Deep Learning Combat 23 (Advanced Edition) - Semantic Segmentation Combat, to achieve the effect of character image matting (computer vision)

Hello everyone, I am Weixue AI, and today I will bring you Deep Learning Practice 23 (Advanced Edition) - Semantic Segmentation Practice, to achieve the effect of character image matting. Semantic segmentation is an important task in computer vision, and its goal is to assign a semantic category label to each pixel in an image.
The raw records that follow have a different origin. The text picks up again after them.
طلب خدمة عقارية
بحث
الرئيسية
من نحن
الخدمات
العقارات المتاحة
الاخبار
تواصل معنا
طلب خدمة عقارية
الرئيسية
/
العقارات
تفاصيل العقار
Different from traditional object detection or classification tasks, semantic segmentation not only needs to identify the objects present in the image and their locations, but also requires fine-grained classification of each pixel.

1. Application of Semantic Segmentation in Computer Vision

Semantic segmentation can be used in many applications, such as road perception for autonomous vehicles, tumor segmentation in medical image analysis, pedestrian tracking in video surveillance, and more. Typically, semantic segmentation is done using convolutional neural networks, such as U-Net, FCN, DeepLab, etc. Through the training and optimization of these deep learning models, we can better understand the semantic information in images, and can achieve efficient and accurate semantic segmentation tasks.
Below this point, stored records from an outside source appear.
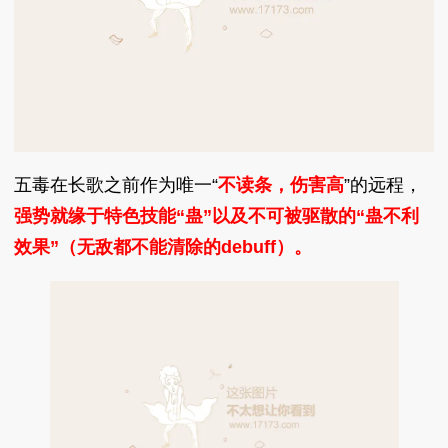
五毒在长歌之前作为唯一“
不读条，伤害高
”的远程，
强势就缘于特色技能“蛊”以及不可被驱散的“蛊不利
效果”（无敌都不能清除的debuff）。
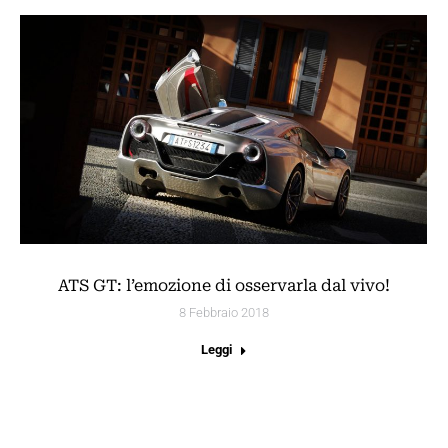
ATS GT: l’emozione di osservarla dal vivo!
8 Febbraio 2018
Leggi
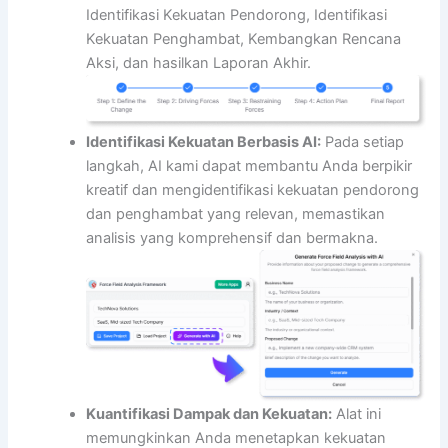
Identifikasi Kekuatan Pendorong, Identifikasi
Kekuatan Penghambat, Kembangkan Rencana
Aksi, dan hasilkan Laporan Akhir.
Identifikasi Kekuatan Berbasis AI:
Pada setiap
langkah, AI kami dapat membantu Anda berpikir
kreatif dan mengidentifikasi kekuatan pendorong
dan penghambat yang relevan, memastikan
analisis yang komprehensif dan bermakna.
Kuantifikasi Dampak dan Kekuatan:
Alat ini
memungkinkan Anda menetapkan kekuatan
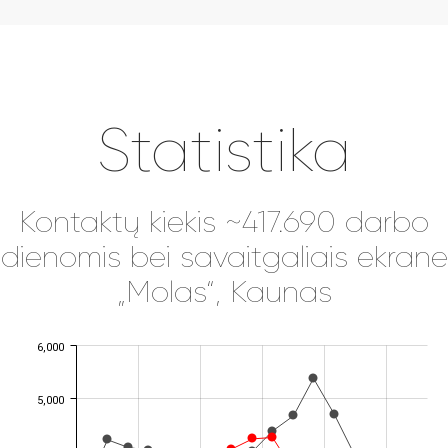
Statistika
Kontaktų kiekis ~417.690 darbo
dienomis bei savaitgaliais ekrane
„Molas“, Kaunas
6,000
JS chart by amCharts
5,000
2. Application of Semantic Segmentation of Characters

To implement semantic segmentation, we need to use a pre-trained neural network model. I will use the DeepLabV3 model, which is directly available in Pytorch.

The original DeepLab method replaces fully connected layers with learnable parameters based on dilated convolutions to solve the upsampling problem. Compared with ordinary convolution, dilated convolution can increase the receptive field of the convolution kernel, thereby retaining more contextual information. At the same time, using the dilation rate can change the output resolution to a certain extent.

In the traditional convolution operation, each convolution kernel only processes the information of its neighboring pixels, but after using hole convolution , the convolution kernel can "see" more pixels, that is, a larger receptive field, so that it can Better capture of global information in images. At the same time, dilated convolution also increases the effective receptive field size of the convolutional layer, which can avoid the problem of discarding useful information while maintaining resolution.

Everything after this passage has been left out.